Paris was yesterday

It’s official. President Trump is pulling the U.S. out of the Paris agreement. Here’s the story in the Washington Post. You can almost see tears being shed by reporters Philip Rucker and Chris Mooney.

The White House’s written statement to reporters says:

The Paris Accord is a BAD deal for Americans, and the President’s action today is keeping his campaign promise to put American workers first. The Accord was negotiated poorly by the Obama Administration and signed out of desperation.

BAD means really bad.

Tom Steyer, the unhinged leftist billionaire had a statement of his own:

If Donald Trump pulls the United States out of the Paris Agreement he will be committing a traitorous act of war against the American people.

Yes, that’s right, “a traitrous act of war against the American people.” The left has lost the ability to hear itself.

The EU’s Jean-Claude Juncker took a different, but nonetheless shrill line. He declared:

The vacuum that would be created [by the U.S. dropping out of the Paris agreement] has to be filled, and Europe has aspirations for a natural leadership in this whole process. . . .,” said Juncker. …

I’m meeting tonight and tomorrow the Chinese prime minister in Brussels and we need to talk about this with the Chinese.
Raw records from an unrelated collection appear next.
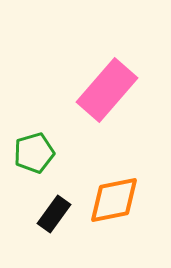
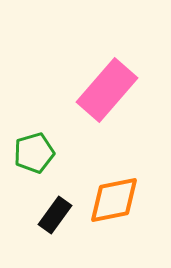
black rectangle: moved 1 px right, 1 px down
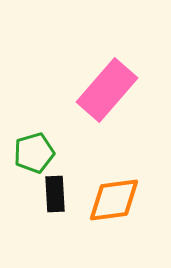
orange diamond: rotated 4 degrees clockwise
black rectangle: moved 21 px up; rotated 39 degrees counterclockwise
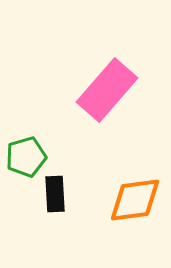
green pentagon: moved 8 px left, 4 px down
orange diamond: moved 21 px right
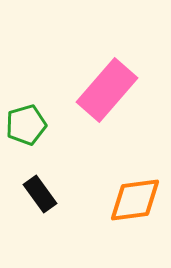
green pentagon: moved 32 px up
black rectangle: moved 15 px left; rotated 33 degrees counterclockwise
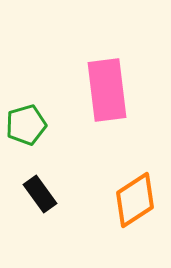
pink rectangle: rotated 48 degrees counterclockwise
orange diamond: rotated 26 degrees counterclockwise
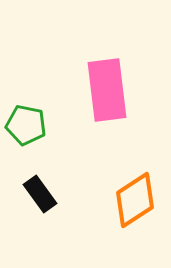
green pentagon: rotated 27 degrees clockwise
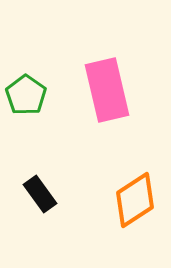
pink rectangle: rotated 6 degrees counterclockwise
green pentagon: moved 30 px up; rotated 24 degrees clockwise
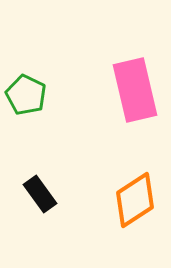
pink rectangle: moved 28 px right
green pentagon: rotated 9 degrees counterclockwise
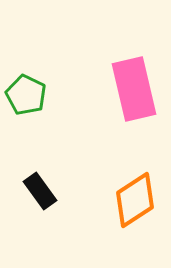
pink rectangle: moved 1 px left, 1 px up
black rectangle: moved 3 px up
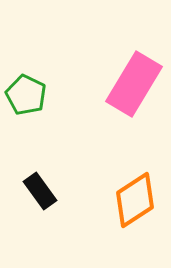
pink rectangle: moved 5 px up; rotated 44 degrees clockwise
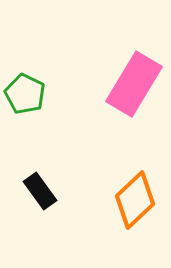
green pentagon: moved 1 px left, 1 px up
orange diamond: rotated 10 degrees counterclockwise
We have explained to [President] Trump in Taormina [Sicily] it wouldn’t be good for the world and the U.S. if the U.S. took a step back from the world stage because vacuum will be replaced and the Chinese are pushing to take over the lead.
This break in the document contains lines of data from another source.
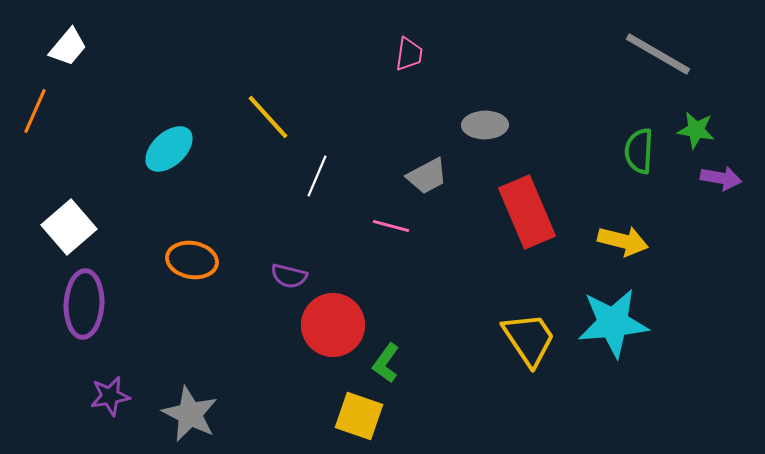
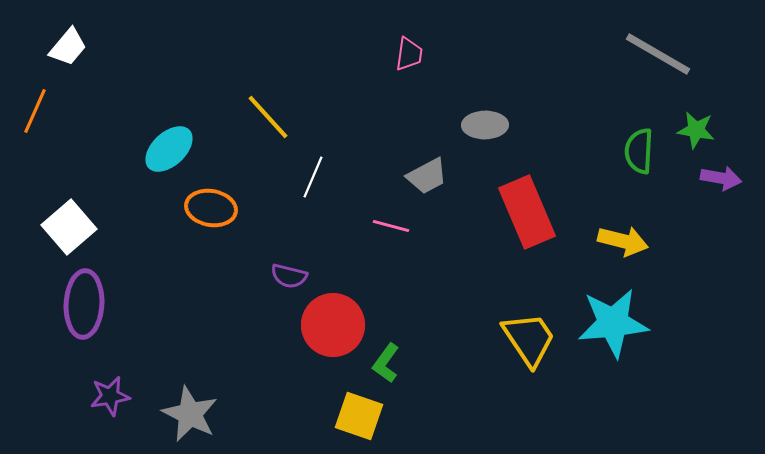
white line: moved 4 px left, 1 px down
orange ellipse: moved 19 px right, 52 px up
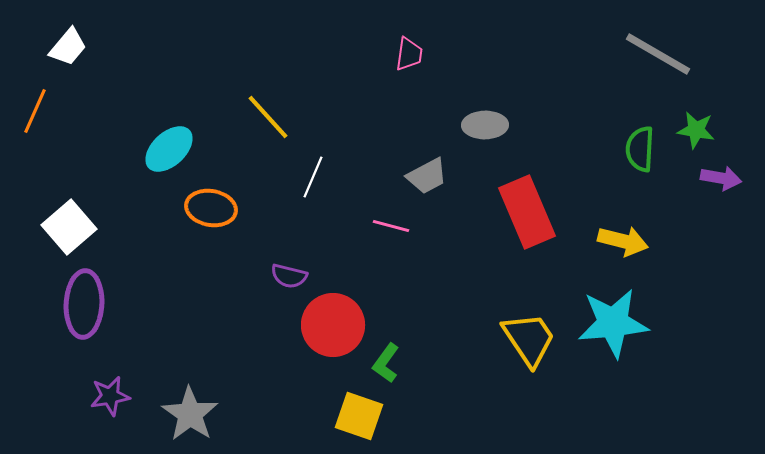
green semicircle: moved 1 px right, 2 px up
gray star: rotated 8 degrees clockwise
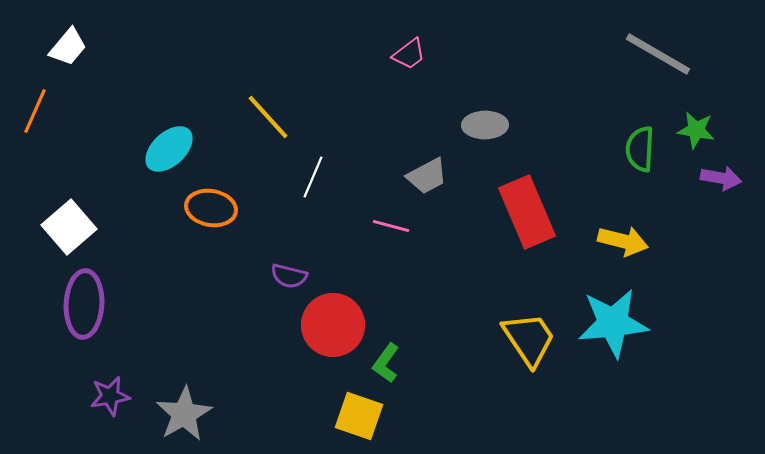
pink trapezoid: rotated 45 degrees clockwise
gray star: moved 6 px left; rotated 8 degrees clockwise
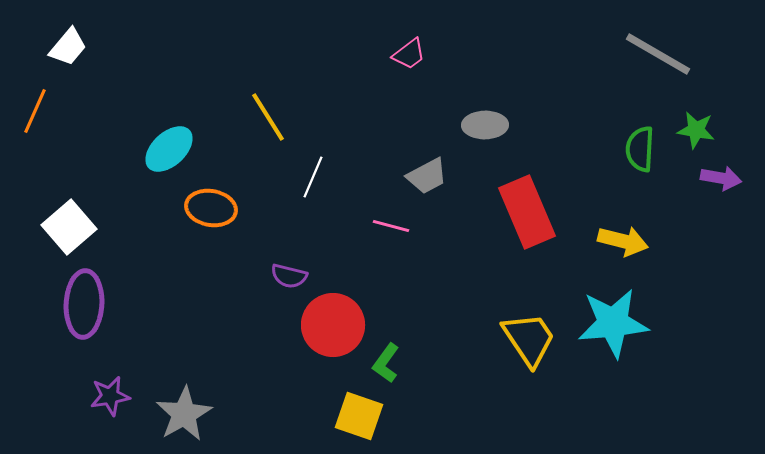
yellow line: rotated 10 degrees clockwise
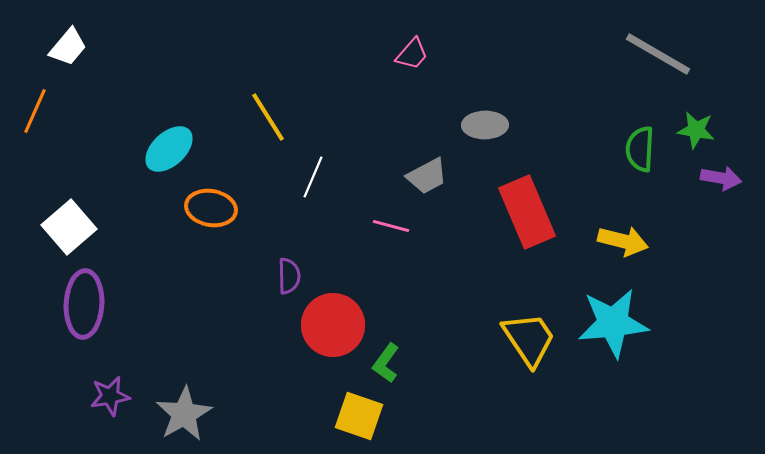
pink trapezoid: moved 3 px right; rotated 12 degrees counterclockwise
purple semicircle: rotated 105 degrees counterclockwise
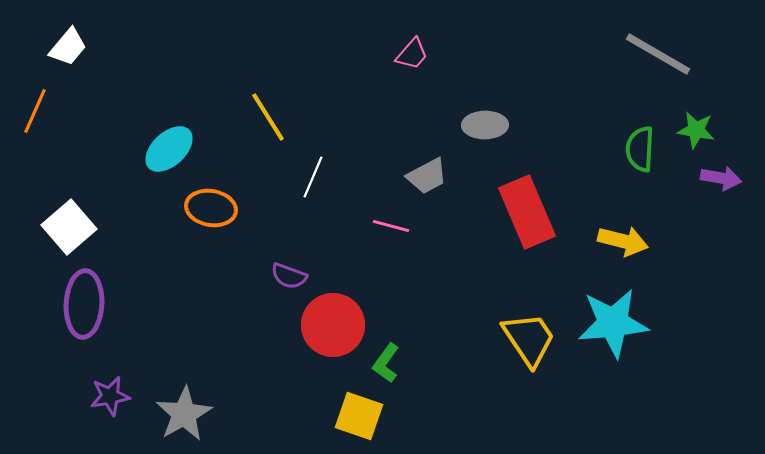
purple semicircle: rotated 111 degrees clockwise
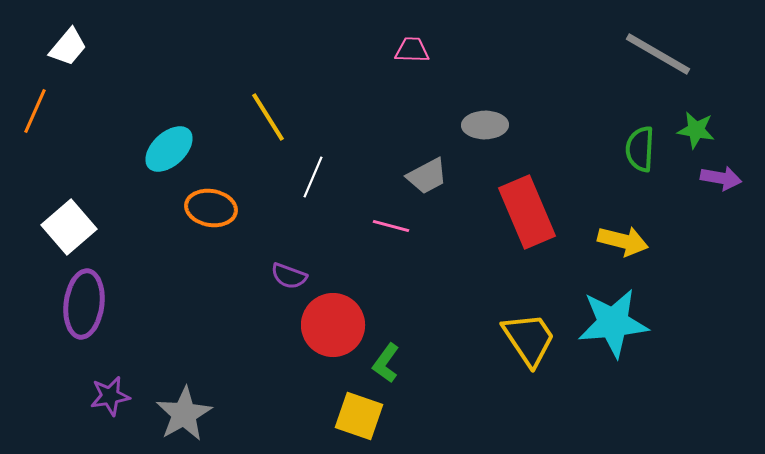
pink trapezoid: moved 4 px up; rotated 129 degrees counterclockwise
purple ellipse: rotated 4 degrees clockwise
Juncker doesn’t explain why Europe can’t lead. But in the unlikely event that the Chinese truly want to lead in the area of saddling industry with requirements that likely will have, at best, only a tiny impact on the climate, I don’t see a problem. Indeed, China should lead. Its air is scarcely breathable in some regions; air quality in the U.S. is generally good.

Rick Manning of Americans for Limited Government commends President Trump’s decision here. His bottom line is that Paris was a job-killer:

Under Paris, the jobs we need to create cannot exist here. Under Paris, we cannot increase manufacturing here and we cannot get coal miners back to work. Under Paris, we cannot expand our power grid and rid ourselves of these self-inflicted regulatory wounds.

Paris was an obstacle to getting Americans back to work, and for that reason alone it had to go.

Steve views the Paris agreement as less consequential in itself. However, he argues that “if we don’t drive a stake through the heart of the Paris Accord, like the tax code after every partial reform, climate diplomacy will spring back to life with fresh rounds of corruption and coercion under a future president.”

Either way, I think President Trump made the right call.